Selon un communiqué de l'US Central Command, les récentes frappes menées par les États-Unis en Iran visent à "protéger des intérêts en auto-défense". Cependant, il semblerait qu'il ne s'agisse pas uniquement de sites militaires classiques, mais d'une menace inédite : des bateaux en papier.
Des sources proches du dossier, qui ont souhaité rester anonymes mais se présentent comme des experts en origami militaire, ont révélé que ces frappes étaient nécessaires pour contrer la prolifération de modèles de bateaux en papier susceptibles de troubler la paix maritime. "Nous avons des indicateurs clairs que ces bateaux, bien qu'inoffensifs en apparence, pourraient être utilisés pour des opérations de désinformation", a déclaré Jean-Claude Origami, expert en stratégies navales du ministère de la Défense.
D'après un rapport consulté par ActuFake, 73,2% des analystes militaires estiment que l'Iran pourrait développer une flotte de bateaux en papier à grande échelle. "Ces modèles pourraient effectivement initier une nouvelle forme de guerre, que nous appelons la guerre par origami", a ajouté Origami, qui est également chroniqueur pour un magazine spécialisé dans le pliage de papier.

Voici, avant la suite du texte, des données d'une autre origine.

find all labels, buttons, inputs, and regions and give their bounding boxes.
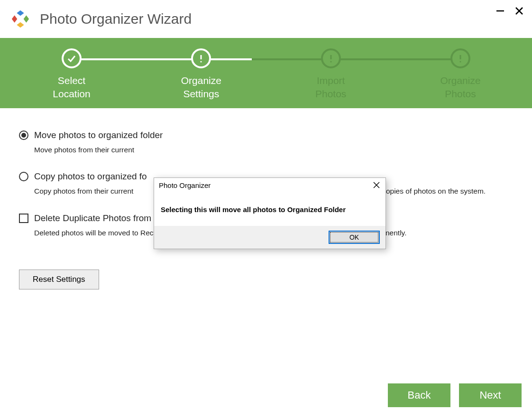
minimize-button[interactable]: [494, 5, 506, 17]
wizard-footer: Back Next: [388, 383, 532, 410]
radio-copy-photos[interactable]: [19, 172, 28, 181]
checkbox-delete-duplicates[interactable]: [19, 214, 28, 223]
minimize-icon: [495, 6, 505, 16]
step-import-photos: Import Photos: [303, 48, 359, 101]
close-icon: [514, 6, 524, 16]
step-organize-photos: Organize Photos: [432, 48, 489, 101]
svg-point-8: [459, 61, 461, 62]
option-title: Copy photos to organized fo: [34, 171, 147, 182]
option-description: Move photos from their current: [34, 144, 513, 155]
wizard-stepper: Select Location Organize Settings Import…: [0, 38, 532, 108]
svg-point-6: [330, 61, 331, 62]
dialog-ok-button[interactable]: OK: [329, 231, 380, 244]
step-icon-exclaim: [450, 48, 470, 68]
dialog-title: Photo Organizer: [159, 181, 211, 189]
dialog-message: Selecting this will move all photos to O…: [154, 191, 385, 226]
exclaim-icon: [196, 53, 206, 64]
step-label: Import Photos: [315, 74, 346, 101]
dialog-close-button[interactable]: [372, 181, 381, 189]
check-icon: [66, 53, 77, 64]
window-controls: [494, 5, 525, 17]
step-icon-check: [62, 48, 82, 68]
radio-move-photos[interactable]: [19, 130, 28, 140]
app-logo-icon: [10, 9, 30, 29]
step-select-location: Select Location: [43, 48, 100, 101]
exclaim-icon: [455, 53, 466, 64]
step-icon-exclaim: [191, 48, 211, 68]
exclaim-icon: [326, 53, 336, 64]
back-button[interactable]: Back: [388, 383, 450, 407]
confirm-dialog: Photo Organizer Selecting this will move…: [154, 177, 386, 249]
step-organize-settings: Organize Settings: [173, 48, 229, 101]
option-title: Move photos to organized folder: [34, 130, 163, 140]
option-desc-left: Copy photos from their current: [34, 187, 136, 195]
app-title: Photo Organizer Wizard: [40, 11, 523, 27]
option-move-photos: Move photos to organized folder Move pho…: [19, 130, 513, 155]
svg-point-4: [201, 61, 202, 62]
reset-settings-button[interactable]: Reset Settings: [19, 270, 99, 289]
step-label: Organize Photos: [440, 74, 480, 101]
next-button[interactable]: Next: [459, 383, 522, 407]
step-label: Select Location: [53, 74, 90, 101]
title-bar: Photo Organizer Wizard: [0, 0, 532, 38]
step-label: Organize Settings: [181, 74, 221, 101]
step-icon-exclaim: [321, 48, 341, 68]
close-button[interactable]: [513, 5, 525, 17]
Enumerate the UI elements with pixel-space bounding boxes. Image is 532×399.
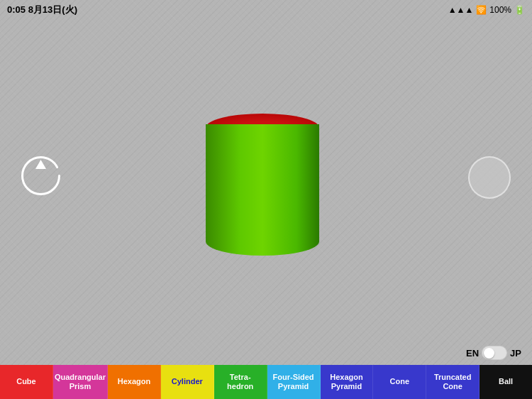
- battery-icon: 🔋: [514, 5, 525, 15]
- cylinder-body: [206, 124, 319, 256]
- lang-jp-label: JP: [510, 348, 521, 359]
- lang-toggle[interactable]: EN JP: [466, 346, 521, 360]
- shape-btn-cylinder[interactable]: Cylinder: [161, 365, 214, 399]
- toggle-track[interactable]: [482, 346, 507, 360]
- 3d-cylinder: [206, 114, 319, 256]
- wifi-icon: 🛜: [476, 5, 487, 15]
- status-time: 0:05 8月13日(火): [7, 4, 77, 16]
- status-right: ▲▲▲ 🛜 100% 🔋: [448, 5, 525, 15]
- shape-btn-quadrangular[interactable]: QuadrangularPrism: [53, 365, 108, 399]
- signal-icon: ▲▲▲: [448, 5, 474, 15]
- battery-text: 100%: [489, 5, 511, 15]
- svg-marker-1: [35, 160, 46, 169]
- shape-btn-cube[interactable]: Cube: [0, 365, 53, 399]
- lang-en-label: EN: [466, 348, 479, 359]
- shape-btn-tetra-[interactable]: Tetra-hedron: [214, 365, 267, 399]
- camera-shutter-button[interactable]: [468, 156, 511, 199]
- shape-toolbar: CubeQuadrangularPrismHexagonCylinderTetr…: [0, 365, 532, 399]
- reset-button[interactable]: [21, 156, 60, 195]
- shape-btn-ball[interactable]: Ball: [480, 365, 532, 399]
- shape-btn-hexagon[interactable]: Hexagon: [108, 365, 161, 399]
- toggle-thumb: [484, 348, 494, 359]
- shape-btn-hexagon[interactable]: HexagonPyramid: [321, 365, 374, 399]
- status-bar: 0:05 8月13日(火) ▲▲▲ 🛜 100% 🔋: [0, 0, 532, 20]
- shape-btn-truncated[interactable]: TruncatedCone: [426, 365, 480, 399]
- shape-btn-four-sided[interactable]: Four-SidedPyramid: [267, 365, 321, 399]
- shape-btn-cone[interactable]: Cone: [373, 365, 426, 399]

En parallèle, des négociations de paix se déroulent à Doha entre des hauts responsables iraniens et des diplomates américains. Mais selon nos informations, ces pourparlers seraient désormais entravés par la crainte que certains négociateurs ne cachent des prototypes de bateaux en papier sous leurs chemises, prêts à être déployés à tout moment.

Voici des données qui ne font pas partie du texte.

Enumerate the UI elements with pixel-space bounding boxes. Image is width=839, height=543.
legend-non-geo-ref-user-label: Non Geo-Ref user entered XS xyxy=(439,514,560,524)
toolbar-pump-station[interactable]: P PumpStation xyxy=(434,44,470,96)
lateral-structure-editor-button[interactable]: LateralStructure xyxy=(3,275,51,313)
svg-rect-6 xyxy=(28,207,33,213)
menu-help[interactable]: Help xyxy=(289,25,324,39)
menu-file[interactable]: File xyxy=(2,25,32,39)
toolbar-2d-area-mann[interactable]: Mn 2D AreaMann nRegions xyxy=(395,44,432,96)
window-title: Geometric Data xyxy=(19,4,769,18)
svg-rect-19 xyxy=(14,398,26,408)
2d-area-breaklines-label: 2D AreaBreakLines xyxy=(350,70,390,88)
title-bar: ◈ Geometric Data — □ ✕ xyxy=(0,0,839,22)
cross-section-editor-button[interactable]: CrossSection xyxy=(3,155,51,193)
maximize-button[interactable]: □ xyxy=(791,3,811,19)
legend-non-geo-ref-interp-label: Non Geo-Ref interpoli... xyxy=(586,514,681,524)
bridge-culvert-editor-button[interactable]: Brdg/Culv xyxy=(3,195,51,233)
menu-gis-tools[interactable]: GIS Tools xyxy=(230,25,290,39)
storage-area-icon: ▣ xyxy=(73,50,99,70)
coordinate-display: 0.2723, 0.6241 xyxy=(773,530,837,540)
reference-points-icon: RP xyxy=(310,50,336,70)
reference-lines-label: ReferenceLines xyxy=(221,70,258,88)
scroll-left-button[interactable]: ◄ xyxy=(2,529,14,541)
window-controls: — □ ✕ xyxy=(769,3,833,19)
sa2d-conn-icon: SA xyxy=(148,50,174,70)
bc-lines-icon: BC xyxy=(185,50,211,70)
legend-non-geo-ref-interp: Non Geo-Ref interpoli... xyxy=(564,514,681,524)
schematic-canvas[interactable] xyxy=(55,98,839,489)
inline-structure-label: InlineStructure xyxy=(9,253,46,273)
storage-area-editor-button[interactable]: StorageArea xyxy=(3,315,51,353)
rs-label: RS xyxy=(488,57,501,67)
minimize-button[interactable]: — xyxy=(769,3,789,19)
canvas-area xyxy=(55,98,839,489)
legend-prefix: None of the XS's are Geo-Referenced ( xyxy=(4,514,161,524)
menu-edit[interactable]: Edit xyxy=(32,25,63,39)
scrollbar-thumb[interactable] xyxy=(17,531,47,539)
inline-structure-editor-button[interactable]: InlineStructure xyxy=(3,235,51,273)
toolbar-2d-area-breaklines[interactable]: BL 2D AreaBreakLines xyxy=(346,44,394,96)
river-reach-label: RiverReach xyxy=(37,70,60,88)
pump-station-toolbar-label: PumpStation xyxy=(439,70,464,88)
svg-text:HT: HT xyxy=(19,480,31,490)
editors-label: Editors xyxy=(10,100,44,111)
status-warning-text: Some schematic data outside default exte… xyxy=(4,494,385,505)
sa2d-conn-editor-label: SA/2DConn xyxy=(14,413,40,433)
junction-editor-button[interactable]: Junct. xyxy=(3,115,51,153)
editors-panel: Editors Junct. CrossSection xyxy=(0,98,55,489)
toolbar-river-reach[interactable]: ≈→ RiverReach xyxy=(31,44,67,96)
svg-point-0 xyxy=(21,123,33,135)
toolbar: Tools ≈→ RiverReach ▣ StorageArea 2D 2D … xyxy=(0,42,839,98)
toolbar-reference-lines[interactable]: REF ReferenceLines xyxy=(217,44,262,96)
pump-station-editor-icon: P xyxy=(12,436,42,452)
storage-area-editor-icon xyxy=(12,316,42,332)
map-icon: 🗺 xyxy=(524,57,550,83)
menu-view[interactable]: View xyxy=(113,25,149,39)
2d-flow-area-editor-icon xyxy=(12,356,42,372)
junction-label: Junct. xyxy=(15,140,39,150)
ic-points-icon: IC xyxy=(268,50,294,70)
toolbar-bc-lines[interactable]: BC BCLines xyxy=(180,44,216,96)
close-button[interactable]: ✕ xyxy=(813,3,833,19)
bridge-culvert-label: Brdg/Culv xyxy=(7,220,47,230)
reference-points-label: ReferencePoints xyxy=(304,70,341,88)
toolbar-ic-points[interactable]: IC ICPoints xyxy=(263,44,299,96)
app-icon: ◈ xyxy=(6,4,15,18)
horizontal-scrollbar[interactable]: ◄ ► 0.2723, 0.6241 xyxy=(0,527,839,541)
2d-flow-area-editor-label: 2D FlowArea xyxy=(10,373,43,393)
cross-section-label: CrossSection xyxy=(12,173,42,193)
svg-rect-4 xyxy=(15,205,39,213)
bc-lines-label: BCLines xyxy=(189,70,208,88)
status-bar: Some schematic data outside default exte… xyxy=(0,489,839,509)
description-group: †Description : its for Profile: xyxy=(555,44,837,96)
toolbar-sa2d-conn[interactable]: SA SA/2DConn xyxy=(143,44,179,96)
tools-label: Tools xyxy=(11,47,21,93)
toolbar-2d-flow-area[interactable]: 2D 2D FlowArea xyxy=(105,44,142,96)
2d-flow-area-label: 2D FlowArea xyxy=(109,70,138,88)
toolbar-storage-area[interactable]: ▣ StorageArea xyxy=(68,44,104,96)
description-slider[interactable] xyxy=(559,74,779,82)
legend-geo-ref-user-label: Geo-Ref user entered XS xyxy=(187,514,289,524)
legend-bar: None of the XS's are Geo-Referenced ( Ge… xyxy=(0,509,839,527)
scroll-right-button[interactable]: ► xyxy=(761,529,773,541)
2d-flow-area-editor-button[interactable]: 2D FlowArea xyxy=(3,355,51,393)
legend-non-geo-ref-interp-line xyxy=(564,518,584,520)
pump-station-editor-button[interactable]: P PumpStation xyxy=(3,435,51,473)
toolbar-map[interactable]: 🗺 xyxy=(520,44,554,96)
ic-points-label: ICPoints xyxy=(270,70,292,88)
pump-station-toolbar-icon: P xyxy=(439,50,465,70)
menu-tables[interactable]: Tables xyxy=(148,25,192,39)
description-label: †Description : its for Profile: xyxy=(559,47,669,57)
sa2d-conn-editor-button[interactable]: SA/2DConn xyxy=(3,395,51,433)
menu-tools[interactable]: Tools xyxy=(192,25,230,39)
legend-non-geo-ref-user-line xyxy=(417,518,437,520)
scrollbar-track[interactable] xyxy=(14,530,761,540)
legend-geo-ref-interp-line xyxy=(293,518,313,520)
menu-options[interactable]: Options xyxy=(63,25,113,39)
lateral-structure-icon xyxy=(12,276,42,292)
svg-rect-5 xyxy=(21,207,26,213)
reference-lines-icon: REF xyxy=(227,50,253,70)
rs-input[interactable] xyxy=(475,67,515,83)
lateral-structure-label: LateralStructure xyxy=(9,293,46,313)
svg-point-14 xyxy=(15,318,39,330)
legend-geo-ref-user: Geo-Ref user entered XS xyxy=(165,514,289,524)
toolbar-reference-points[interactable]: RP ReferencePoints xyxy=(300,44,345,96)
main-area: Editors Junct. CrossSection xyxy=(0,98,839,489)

Dans un effort pour faire face à cette menace, le gouvernement américain a proposé une nouvelle initiative : une campagne de sensibilisation intitulée "Protégeons nos rivières de la menace en papier". Cette campagne inclura des affiches dans les écoles, un spot publicitaire à la télévision et la distribution gratuite de poids pour éviter que les enfants ne confectionnent des bateaux en papier.
Contacté par nos soins, le porte-parole de cette initiative, Émile Bricolage, a déclaré : "Nous devons prendre cette menace au sérieux. Les enfants ayant accès à des papiers de couleur pourraient se retourner contre nous avec des bateaux plus sophistiqués que nous ne l'imaginons. Nous voulons préserver la sécurité de nos rivières !"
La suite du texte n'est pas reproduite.